Labour spokesperson on workers’ rights, Senator Marie Sherlock has today (Friday, 18th November) said the Government’s Living Wage plan for 2023 is a work of fiction, stressing that there is no improvement planned to move the National Minimum Wage (NMW) towards 60% of median earnings next year.

Senator Sherlock said:

“The Government says it is launching a plan to improve wages for low paid workers but the reality is they are doing nothing about it. In 2022, NMW was 51.8%of expected median earnings. In 2023, NMW will be 51.8% of expected median earnings. Yet when we see what is actually happening the minimum wage next year- there will be zero progress in getting to that target.

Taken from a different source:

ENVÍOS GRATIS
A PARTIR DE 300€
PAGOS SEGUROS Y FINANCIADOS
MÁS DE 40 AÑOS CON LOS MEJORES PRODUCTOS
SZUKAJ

“To add insult to injury for low wage workers, there is nothing in the Government’s plan to fix the sub minimum rates. Young workers aged 18 and 19 who are deemed to be adults by the State and yet are treated like children in the context of the payment of the minimum wage.

“Already, many of us were skeptical of a plan set out by the Government that goes on beyond the lifetime of this Government. What’s happening now is that this Government has decided it is not going to do anything substantive on living wage now but effectively hand it over to the next Government. The reality is that the next Government will not have a choice- they’ll have to do it to comply with the adequate minimum wage directive agreed by the EU council in November. What is happening now is that they are kicking the can down the road. It is as simple as that.

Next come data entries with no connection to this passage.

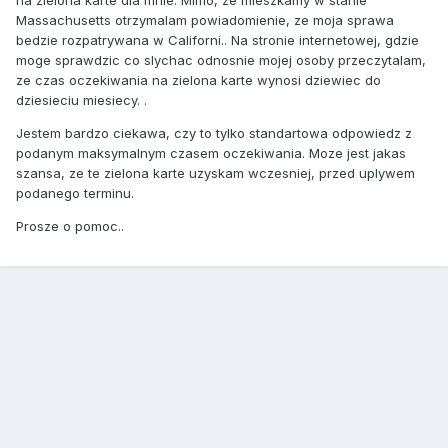
na zielona karte dla mnie. Mimo, ze mieszkamy w stanie
Massachusetts otrzymalam powiadomienie, ze moja sprawa
bedzie rozpatrywana w Californi.. Na stronie internetowej, gdzie
moge sprawdzic co slychac odnosnie mojej osoby przeczytalam,
ze czas oczekiwania na zielona karte wynosi dziewiec do
dziesieciu miesiecy. .
Jestem bardzo ciekawa, czy to tylko standartowa odpowiedz z
podanym maksymalnym czasem oczekiwania. Moze jest jakas
szansa, ze te zielona karte uzyskam wczesniej, przed uplywem
podanego terminu.
Prosze o pomoc..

“And of course, the irony of all this in the Government’s launch of their Living Wage plan is that all this has taken place in the week where this Government continues to fail security workers in this country- people who have a very modest income, who had a pay deal with their employers, who were reliant on the Minister just to sign the pay deal into law. Instead, the Government sat on their hands when they were injuncted from signing the pay deal and didn’t bother for many weeks to respond to the court.

“It is 12 weeks since that injunction was sought and this week, the judicial review of the security ERO was in for mention in the High Court but as expected, the hearing has been put back – leaving security workers to face the winter with no pay increase.”